I appreciate your work, and it needs to continue. It’s vitally important. But let me give you an alternative perspective, which is that this analysis that you’re doing, as important as it is, it’s still focusing on the delta between no ADT [androgen deprivation therapy] with no additional treatment, and ADT with some additional treatment—whether it’s enzalutamide, abiraterone, docetaxel, and so forth.
But I like to look at those curves, and I think I look at the curve from LATITUDE, for example. The curve from CHAARTED is very similar. About 20% of patients who present with high volume with de novo metastatic disease are relapsing within a year, only 22% survive up to 2 years and only 33% survive up to 3 years.
While we need to continue to work on this issue of which is the best drug, somebody needs to be thinking about, “How could we do better?” And I have a plan for that.
This is an area in which we need to integrate some novel therapies and some other approaches. At my center, and through our prostate cancer consortium in the United States, we’re actually testing a combination with platinum and taxane in the high-volume setting. This is because what we’re hypothesizing is that some patients have occult small cell or neuroendocrine, and that those are the situations where the relapse is coming from. Hormone sensitivity is important. Taxane sensitivity is important. But when you get to the end of all this analysis—we figured out that we need better hormonal therapies and we’re using them, and we need to have taxanes—we are still losing a high number of patients.
What I’m hoping we can do as a field is to try to think about that top of the curve, right? We need to think about those people who are not doing so much better with these additional approaches and how can we address that concern.

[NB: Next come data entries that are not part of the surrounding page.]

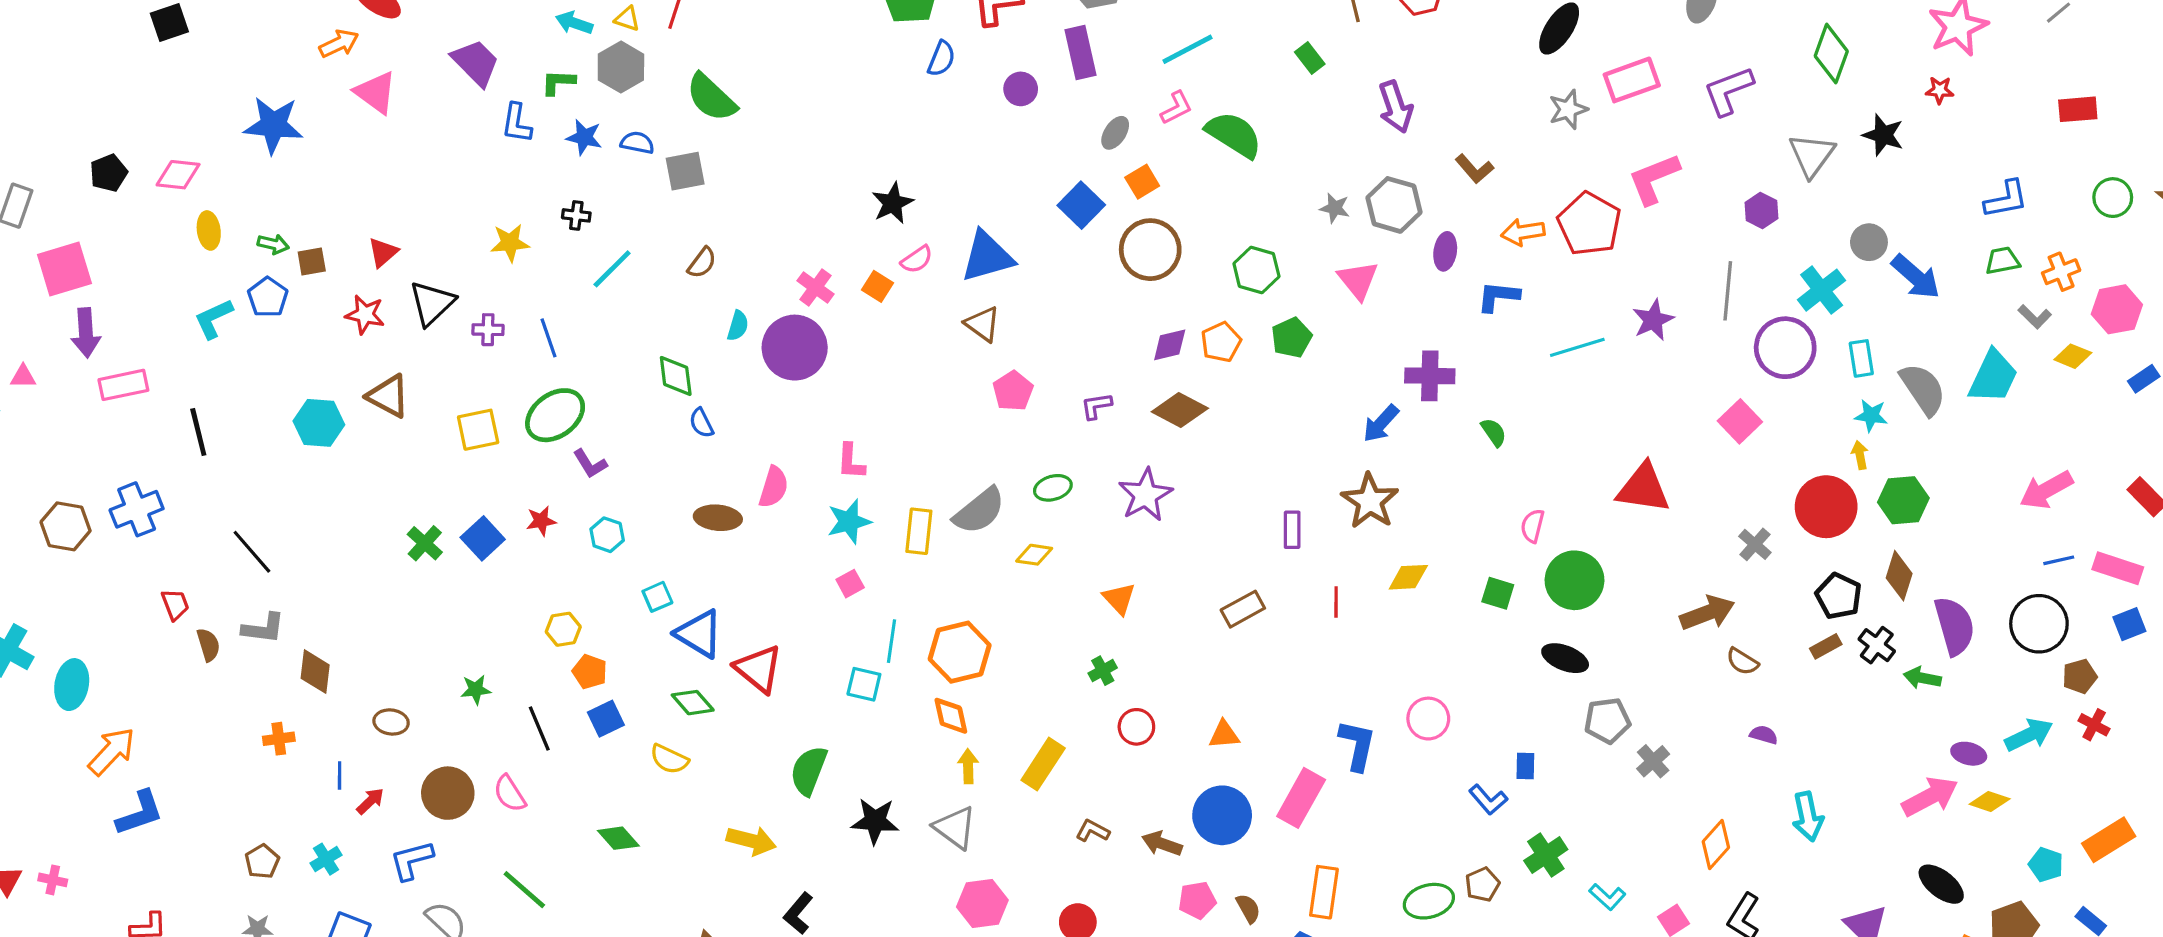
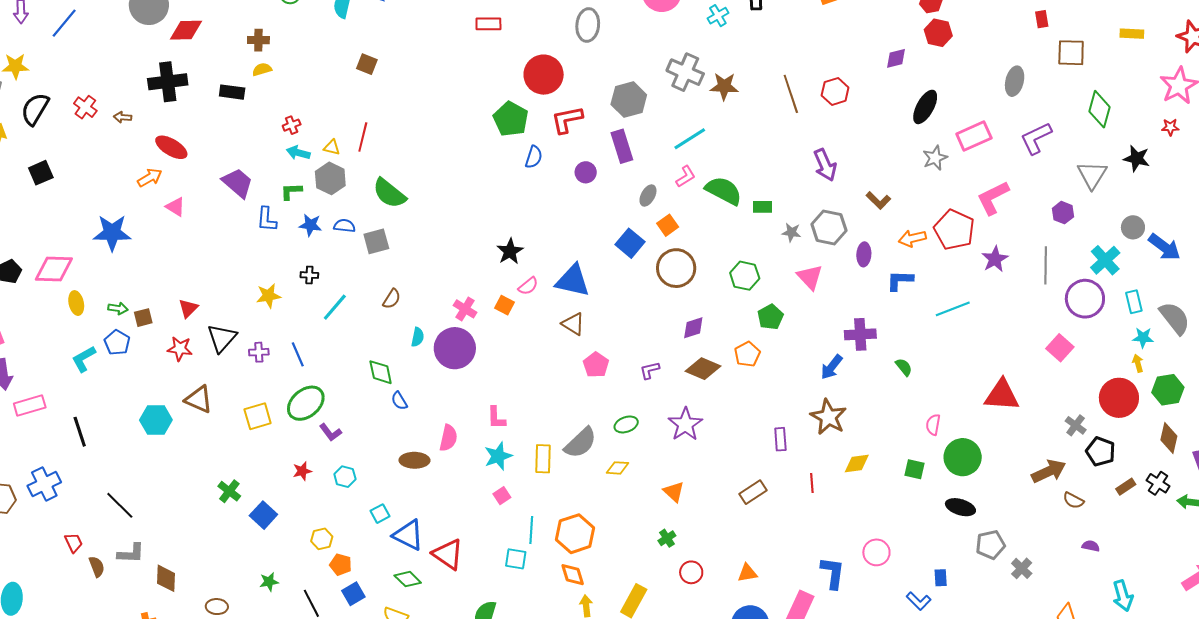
green rectangle: (1310, 58) -> (762, 207), moved, turned -48
pink triangle: (376, 92) -> (175, 207), size x0.7
pink diamond: (178, 175) -> (54, 269), size x1.4
blue triangle: (987, 257) -> (573, 281), turned 33
purple star: (1653, 320) -> (995, 259), moved
orange pentagon: (1221, 342) -> (747, 354), moved
blue square: (483, 538) -> (263, 515), moved
black pentagon: (1839, 596) -> (1101, 451), moved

Dan George, MD: I think that’s brilliant. It brings up some studies now that are complete. ARASENS is 1 in which we’re combining docetaxel and AR [androgen receptor]—targeted therapies, not platinum yet, but what we learned from your study may ultimately go into even a greater combination. Again, you’re not going to do this in everybody. But in the patients, as you said, as best we can know from our prognostic factors, they are at risk for falling in that top of the curve early death from disease. In patients we can justify these greater and greater combination approaches.